Note – This is the data from two random periods and hence should not be considered as the approximate return of any asset class. 

It is quite evident from the above chart that every asset class/sector/company has a cycle due to some tailwind or headwind, which is why it becomes important to diversify. For some, it might be shorter while for others it might be a bit longer. However, in the end, everything reverts to its meaning. Therefore, scenarios 3 and 4 are examples of favourable or unfavourable outcomes of a bad process.

So, the best way for portfolio construction is to have a mix of various asset classes with a cap within and among asset classes keeping in mind your risk profile, income, goals, time horizon etc.  You can start by investing a small percentage of the portfolio in a particular stock and keep building on it as you develop conviction in that idea instead of taking a full position in one go.

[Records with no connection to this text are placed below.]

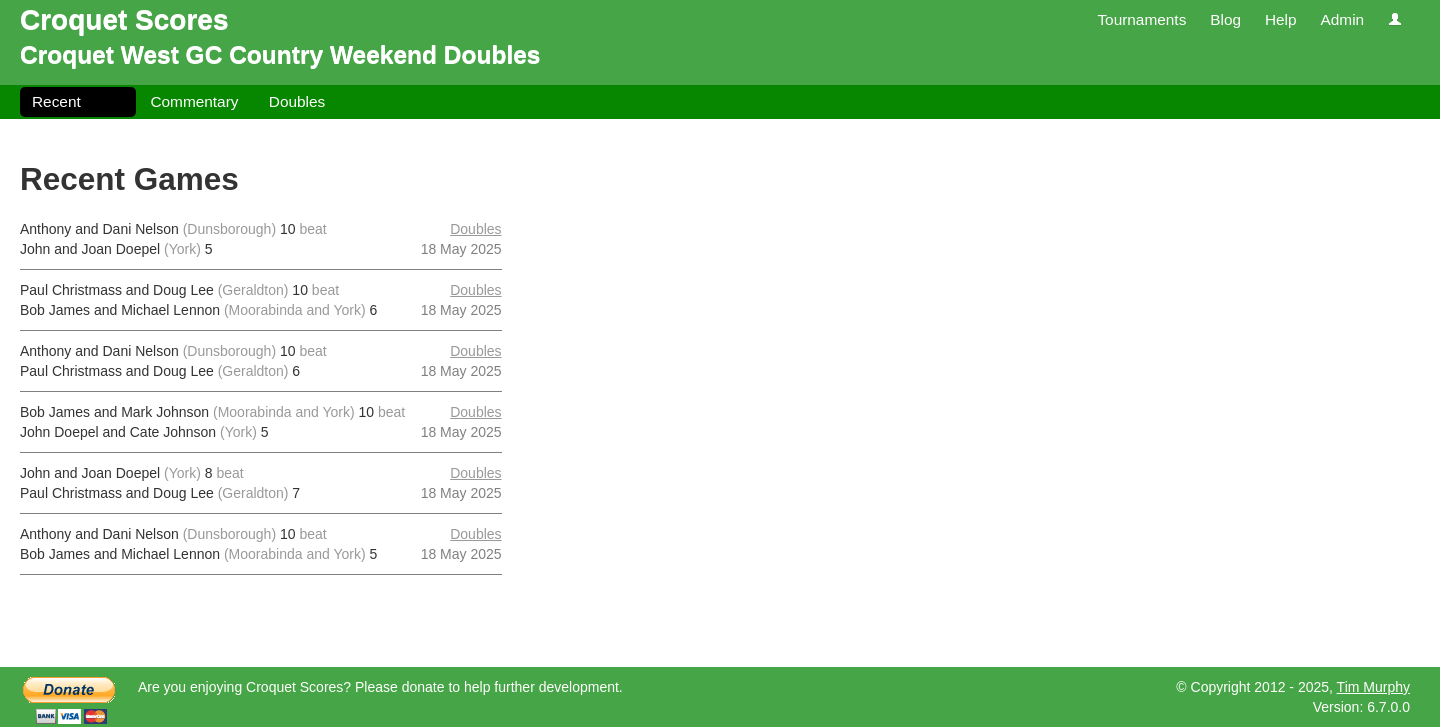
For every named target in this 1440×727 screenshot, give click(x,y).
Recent (56, 101)
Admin (1342, 19)
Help (1281, 19)
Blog (1225, 19)
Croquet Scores (124, 19)
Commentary (194, 101)
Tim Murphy (1373, 687)
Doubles (297, 101)
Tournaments (1141, 19)
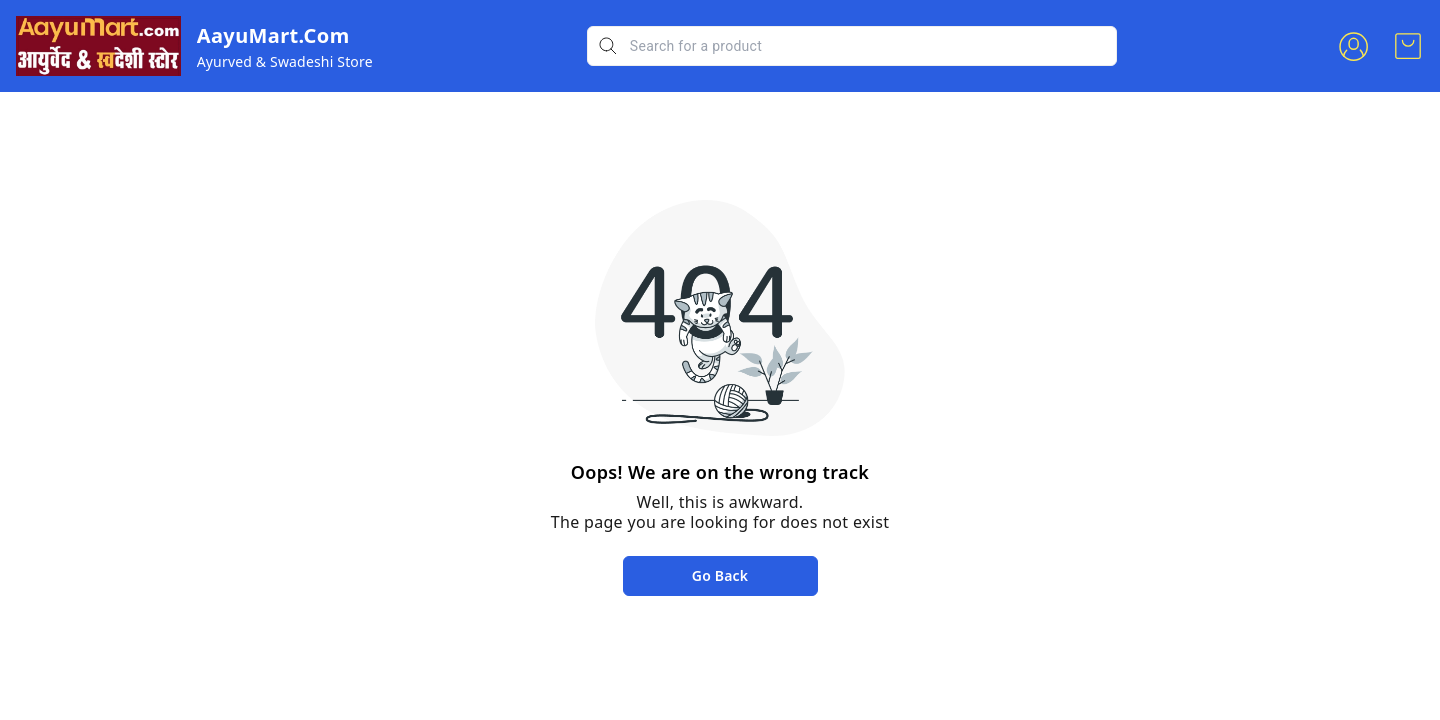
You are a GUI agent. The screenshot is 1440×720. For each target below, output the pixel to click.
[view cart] (1408, 46)
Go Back (720, 575)
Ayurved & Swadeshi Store (285, 61)
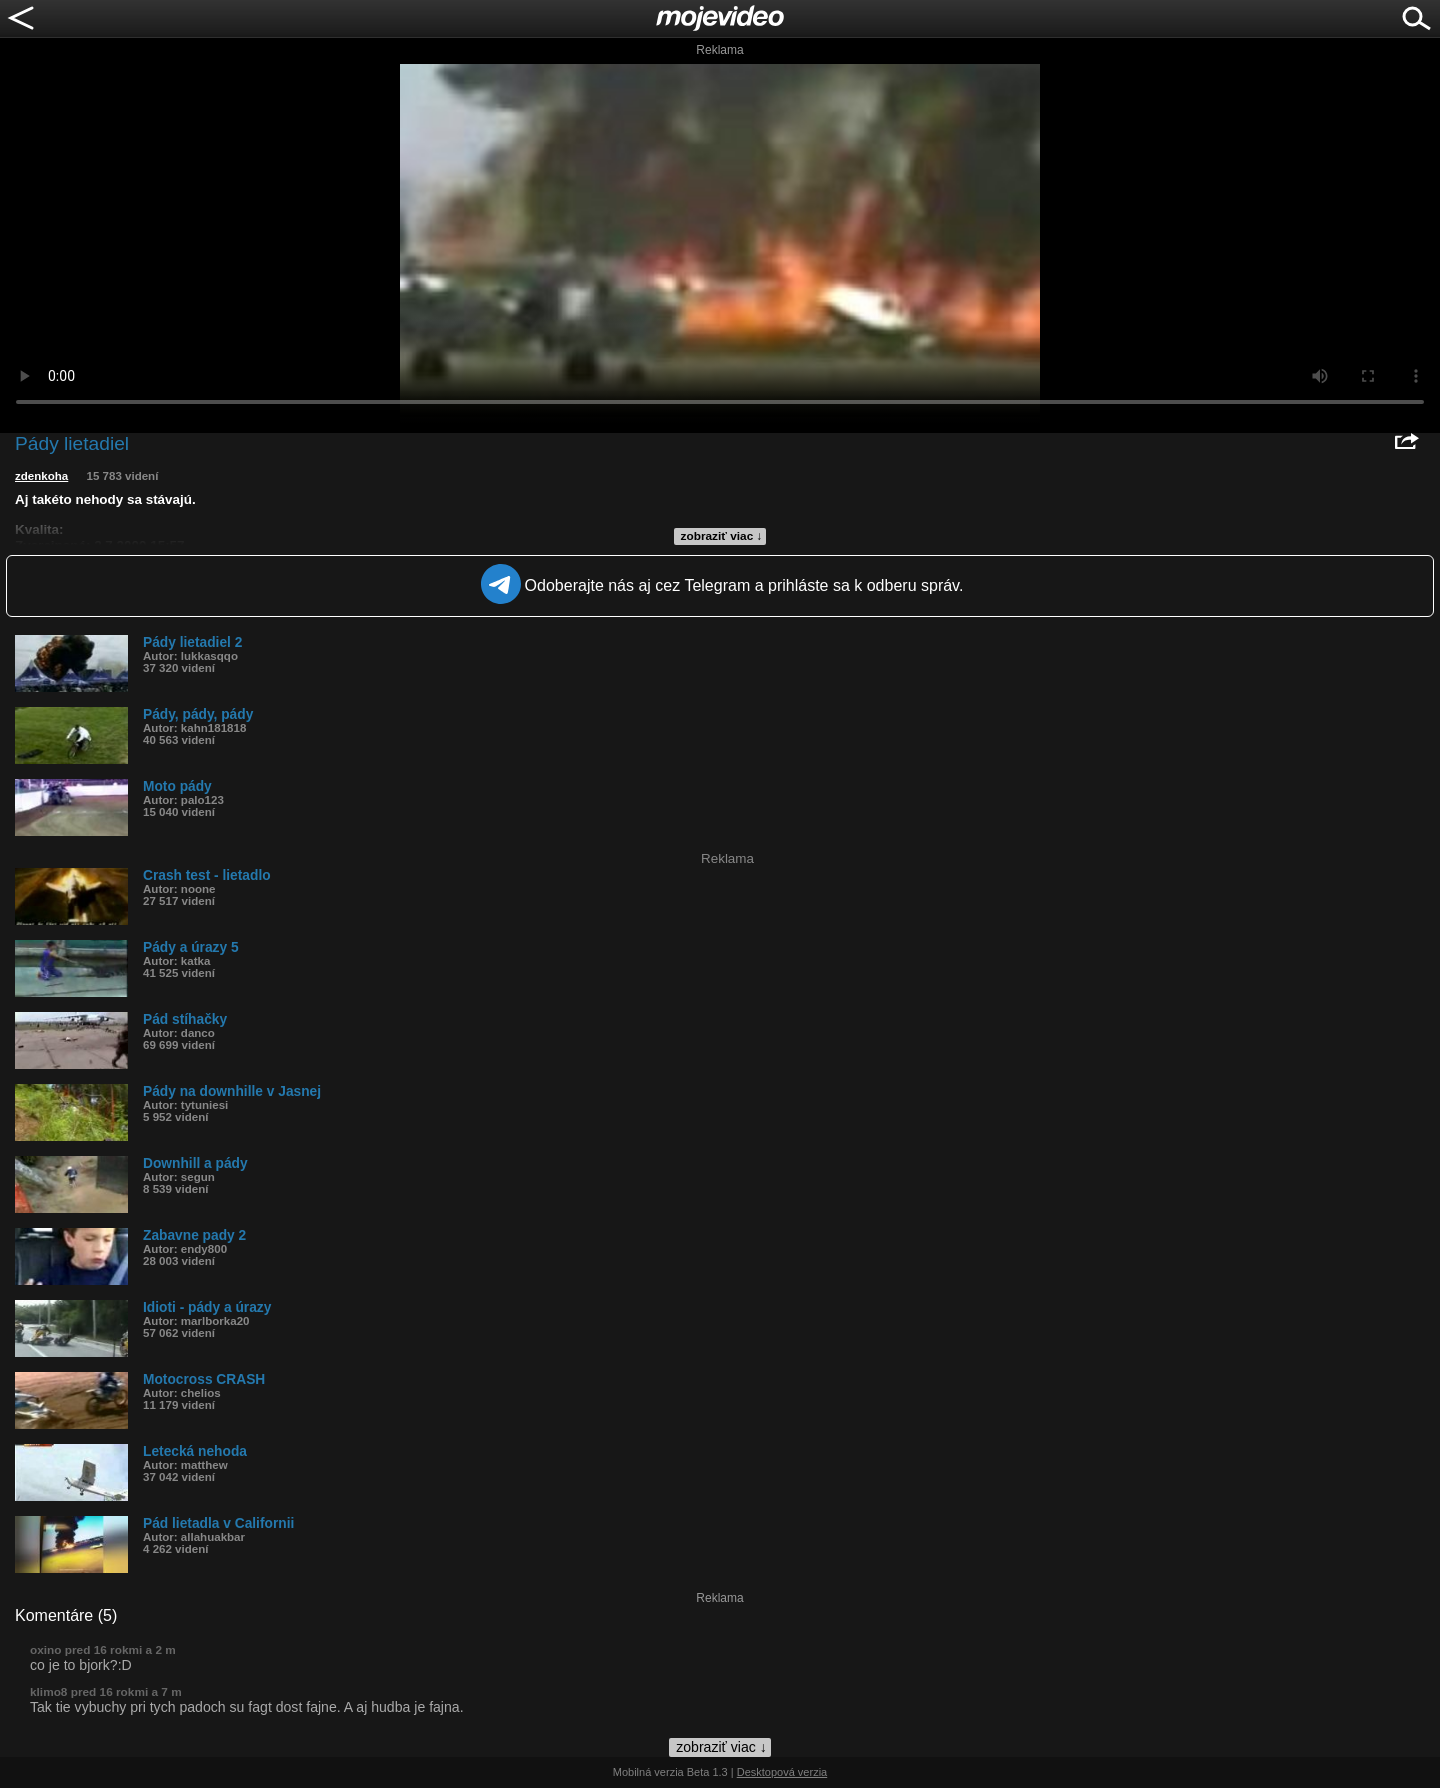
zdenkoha (41, 476)
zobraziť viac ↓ (722, 536)
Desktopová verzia (782, 1772)
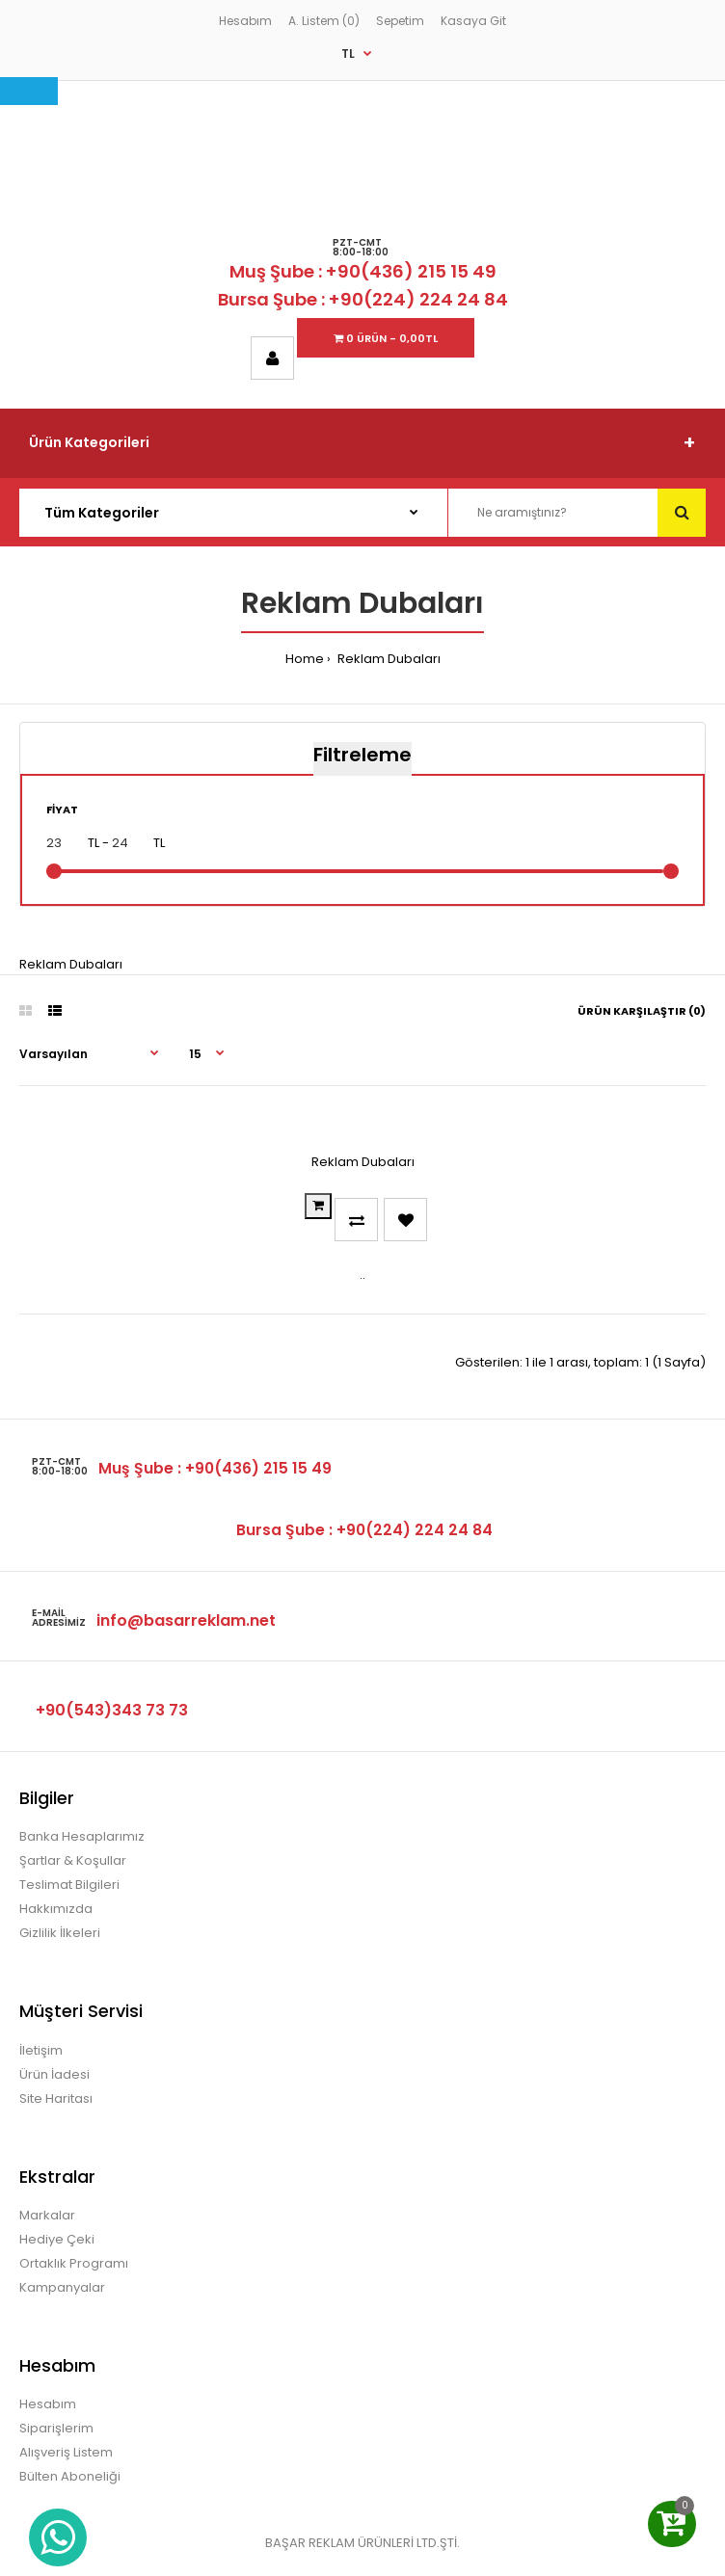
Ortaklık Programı (73, 2263)
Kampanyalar (62, 2287)
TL (348, 53)
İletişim (41, 2050)
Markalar (47, 2215)
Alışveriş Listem (66, 2452)
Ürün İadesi (54, 2074)
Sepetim (400, 21)
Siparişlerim (56, 2428)
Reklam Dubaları (388, 659)
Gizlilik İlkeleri (59, 1933)
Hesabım (245, 21)
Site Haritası (56, 2098)
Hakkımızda (56, 1908)
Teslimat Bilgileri (69, 1884)
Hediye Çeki (56, 2239)
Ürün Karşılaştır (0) (641, 1011)
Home (304, 659)
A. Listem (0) (324, 21)
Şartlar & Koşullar (72, 1860)
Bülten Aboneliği (70, 2476)
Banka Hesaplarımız (82, 1836)
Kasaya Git (473, 21)
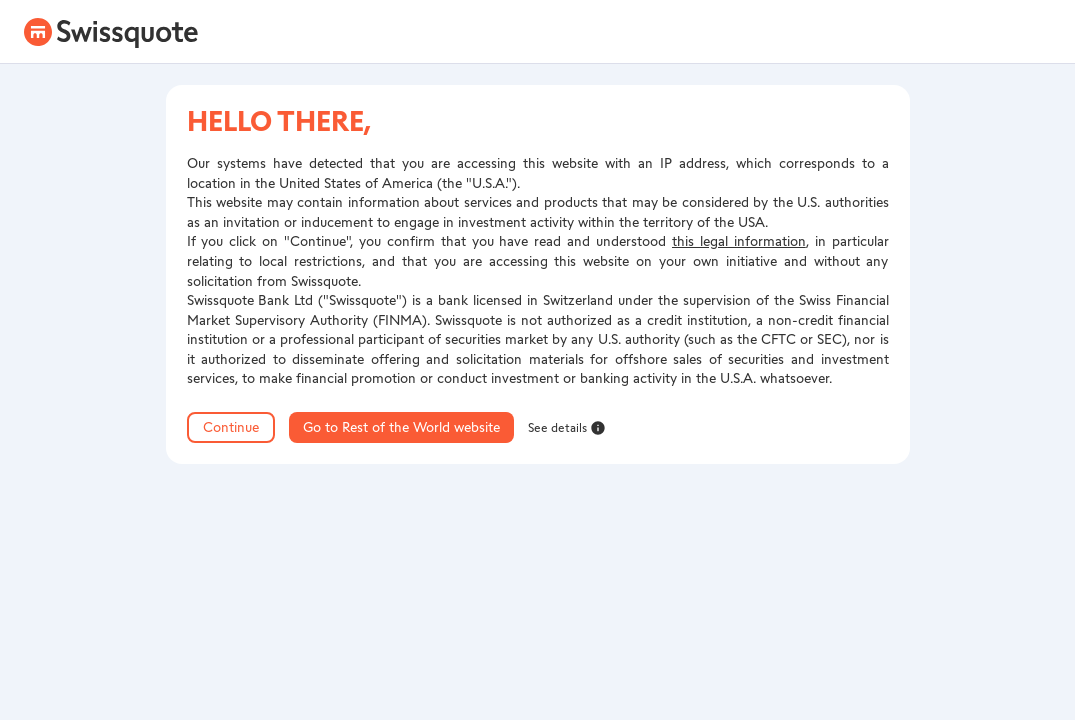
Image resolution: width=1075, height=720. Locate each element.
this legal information (739, 241)
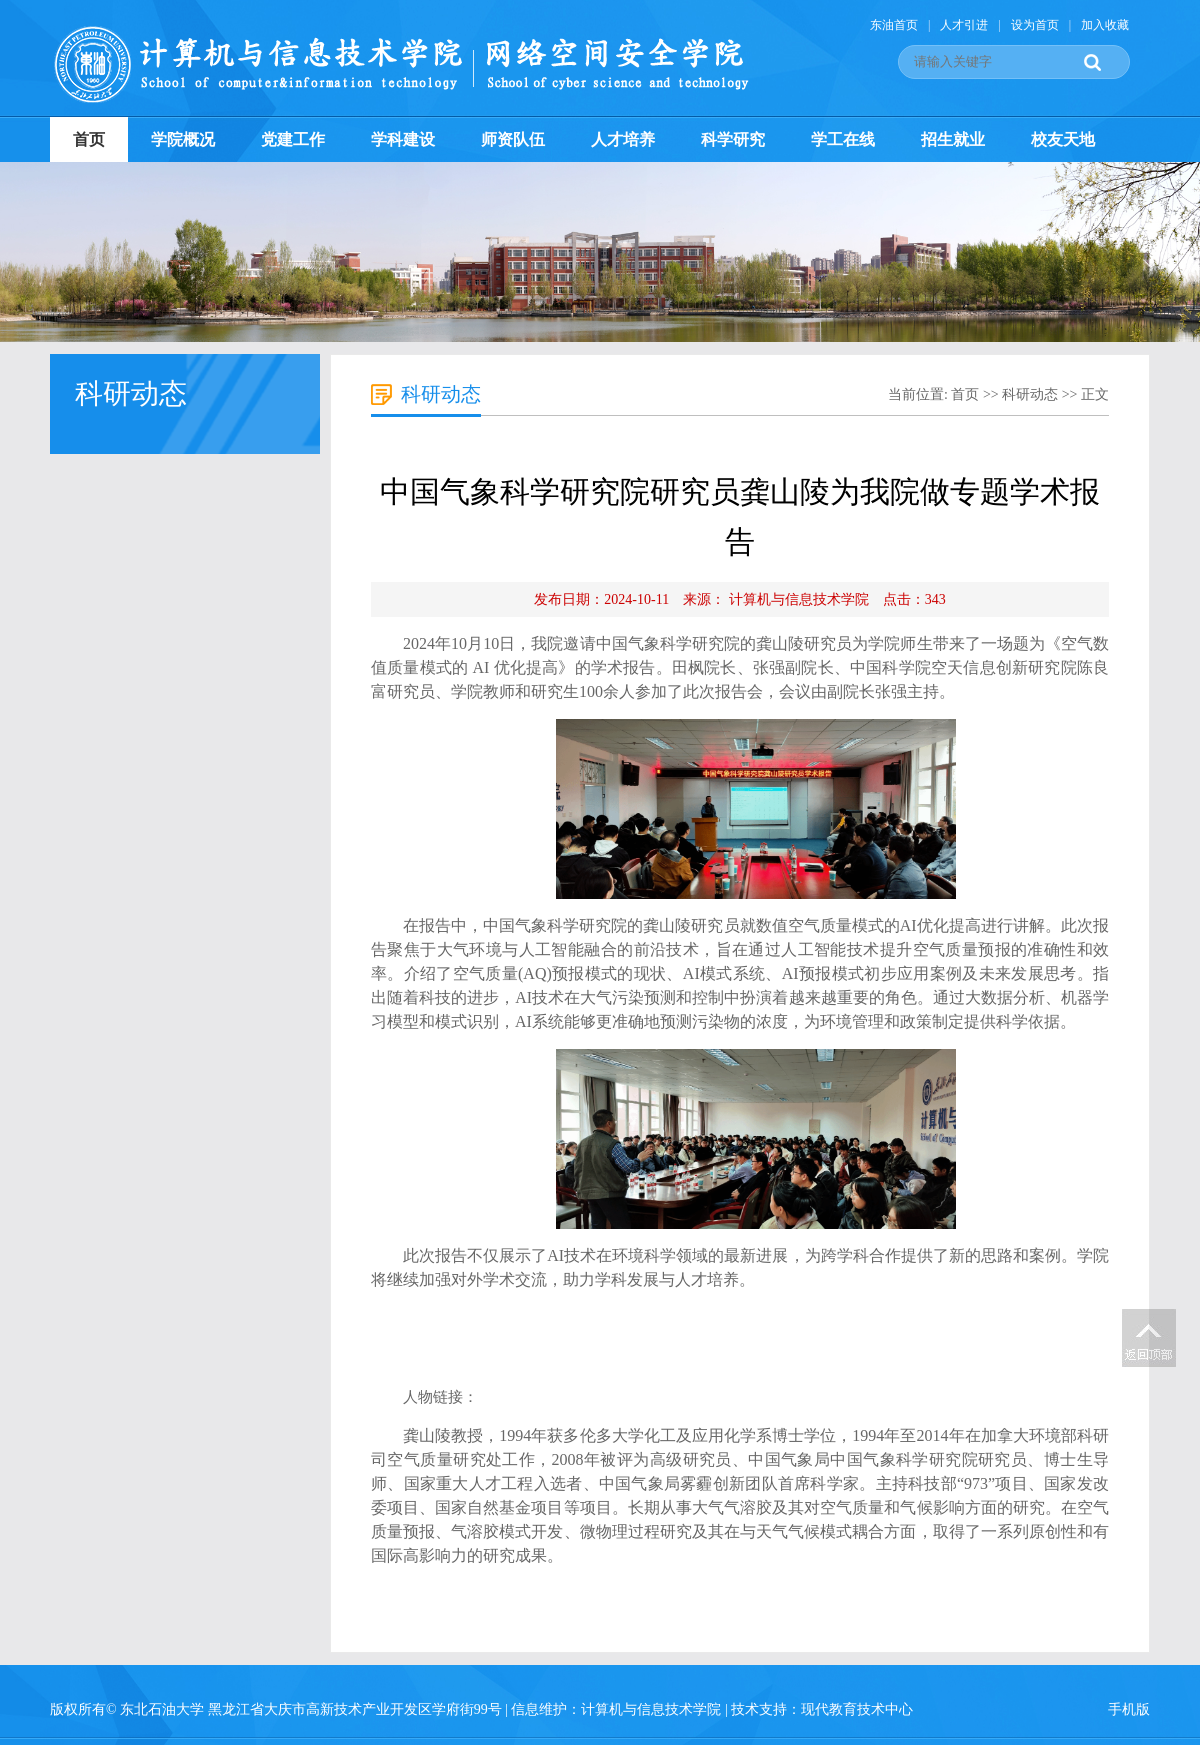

Now let’s understand the same thing through numbers. Suppose you have Rs. 100, which you want to allocate to one of your most convincing bets. Let’s see how different allocations will affect your portfolio. 

Stock weight in portfolio (in %)Returns generated by that stockImpact on the overall portfolio (in %)
210x+18
103x+20
510x+45
246x+90
1010x+90
2500x+998
10500x+4990
1510x+135

Let us assume that the investor has invested in only one stock and the remaining amount has been kept in cash.

If you have allocated only 2% of your capital in a particular stock, your stock needs to be 46 baggers in order to earn the same return as a position in your portfolio with 10% weight and has become 10 baggers. You can see how the difference of 8% in initial investment could end up becoming a difference of 72% if the stock increases 10x. And for this reason, you need to allocate a higher percentage of your capital to your high-conviction bets to experience compounding and wealth creation in the true sense.

Just holding the right stock with the right allocation is not enough. The time of entry and exit should also be fairly correct. Imagine what if Rakesh Jhunjhunwala had sold his shares of Titan when the stock price doubled? He invested in Titan at the right time, kept on increasing his position over time as his conviction got stronger and kept riding the rally with patience.


To summarise 

  • There is no foolproof formula to succeed while investing in any asset class. Neither over-diversify nor over-concentrate within and among asset classes. Start with a small allocation and keep building on it as your conviction increases. 
  • Everyone has a different style of investing, but what makes them successful is following the right process and holding on to the right assets with patience if the thesis is playing out while considering their risk profile. 
  • You should regularly review your portfolio, accept that you can go wrong and take corrective actions thereupon.